El joven Dain Bornhald llegó trotando a través del patio y se llevó el puño al peto en un saludo anhelante.

—Que la Luz os ilumine, mi señor capitán. Confío en que hayáis tenido un buen viaje desde Tar Valon.

Sus ojos estaban inyectados en sangre y soltaba olor a brandy. Que bebiera durante el día era prueba de la relajación en la disciplina.

—Rápido sí, al menos —gruñó iracundo Valda mientras se quitaba los guanteletes y los sujetaba bajo el talabarte. No era por el brandy, aunque pensaba poner una falta en el expediente del hombre por ello.

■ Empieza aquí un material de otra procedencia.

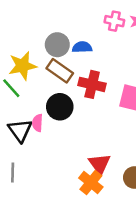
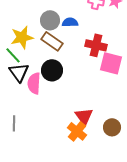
red cross: (92, 84) -> (96, 45), moved
pink semicircle: (37, 123) -> (34, 83), size x1.5
black triangle: (20, 130) -> (19, 72), moved

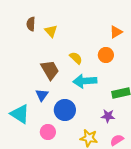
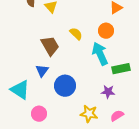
cyan arrow: (85, 81) -> (100, 54), moved, turned 70
pink circle: (48, 132) -> (39, 114), moved

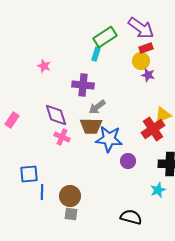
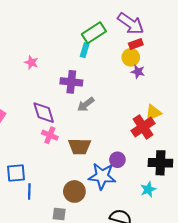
brown trapezoid: (91, 126) -> (80, 146), moved
blue star: (109, 139) -> (102, 176), moved
brown circle: (70, 196) -> (74, 191), moved

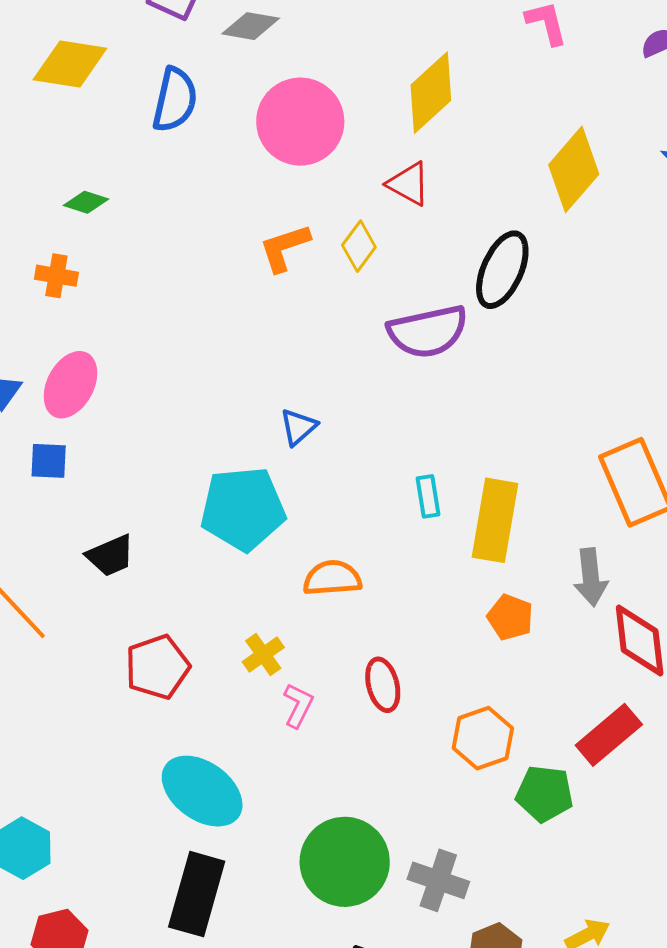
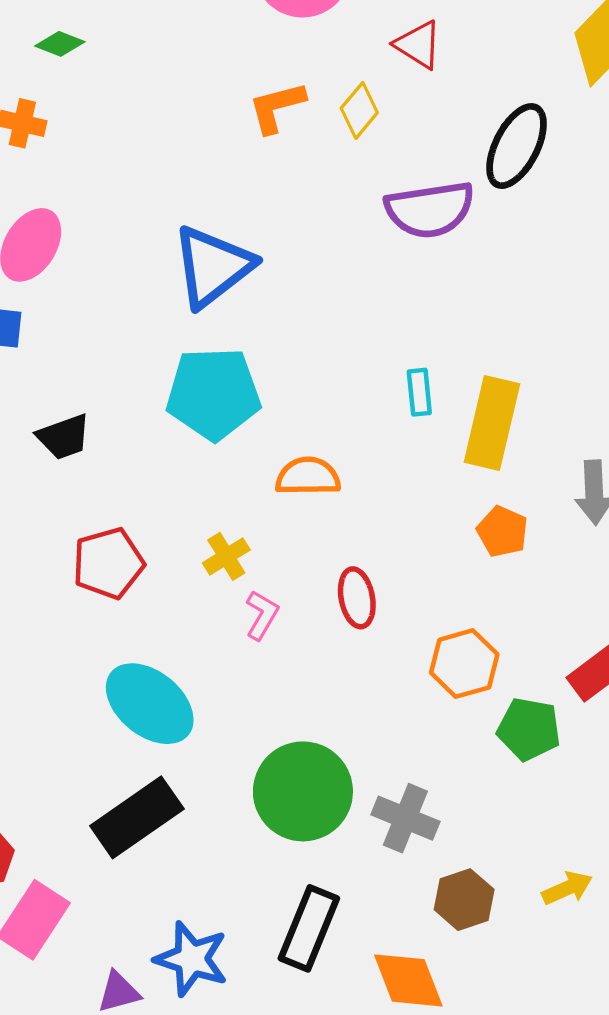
blue triangle: (298, 427) -> (213, 267), moved, size x2.0
black rectangle: (197, 894) -> (137, 817), turned 36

El viaje había sido rápido, habida cuenta de la distancia, y tenía intención de dar a la legión una noche libre en la ciudad a modo de recompensa una vez que se hubiese terminado de levantar el campamento en los aledaños de la urbe. Pero desaprobaba las órdenes que lo habían hecho regresar justo cuando una arremetida firme habría echado abajo la tocada Torre, enterrando a las brujas bajo sus escombros. Un viaje notable, pero en el que cada día las noticias que llegaban eran peores: Al’Thor en Caemlyn, y daba igual si ese hombre era un falso Dragón o el verdadero, ya que podía encauzar y cualquier varón que hacía algo así tenía que ser un Amigo Siniestro; la chusma de los seguidores del Dragón en Altara; el así llamado Profeta y su escoria en Ghealdan, en la propia Amadicia.

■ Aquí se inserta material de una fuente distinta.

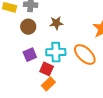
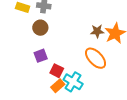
brown star: (56, 23) -> (97, 31), moved
cyan cross: (56, 52) -> (73, 82), moved, turned 30

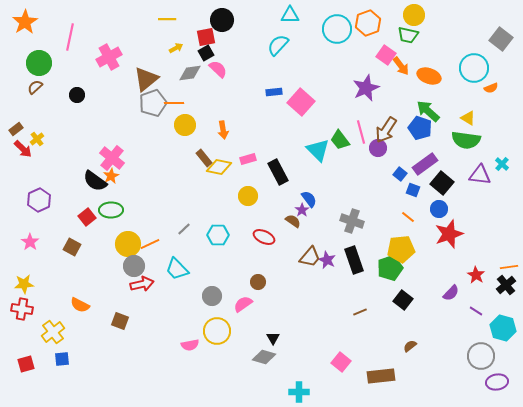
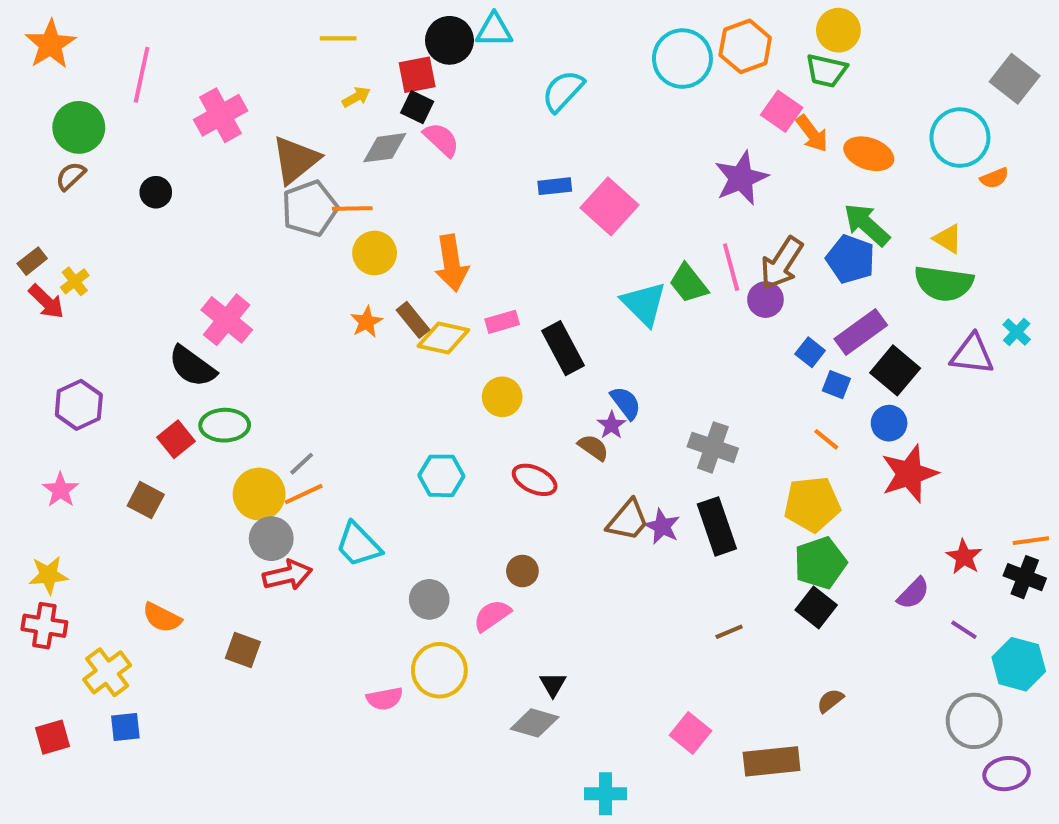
cyan triangle: (290, 15) -> (494, 30), moved
black square: (206, 53) -> (417, 107), turned -35
orange arrow: (223, 130) -> (452, 263), size x1.5
orange star: (111, 176) -> (366, 322), moved
gray line: (184, 229) -> (302, 464), moved
green pentagon: (390, 268) -> (820, 563), moved
black cross: (506, 285) -> (1025, 577), turned -30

Al menos había logrado matar a unos pocos de esos depravados, aunque resultaron unos enemigos con los que no era fácil luchar puesto que se escabullían con más frecuencia que plantaban cara, que se mezclaban con los condenados torrentes de refugiados y, lo que era peor, con los cientos de trotamundos majaderos que parecían creer que al’Thor había puesto patas arriba todo orden establecido. Valda había encontrado una solución, no obstante, aunque no del todo satisfactoria. Las calzadas que su legión había dejado atrás ahora estaban sembradas de cadáveres y los cuervos se estaban atiborrando. Si no se podía distinguir a la escoria del Profeta de la basura de refugiados entonces sólo restaba matar a todos los que atestaban el camino. Los inocentes deberían haber permanecido en sus casas, donde tenían que estar; el Creador los habría protegido, de todos modos. En su opinión, los trotamundos no eran más que pasas agregadas al pastel.

—Oí en la ciudad que Morgase está aquí —dijo. No lo creía; en Andor, una de cada dos palabras pronunciadas giraba sobre conjeturas de quién había matado a Morgase, de modo que se quedó estupefacto cuando Dain asintió.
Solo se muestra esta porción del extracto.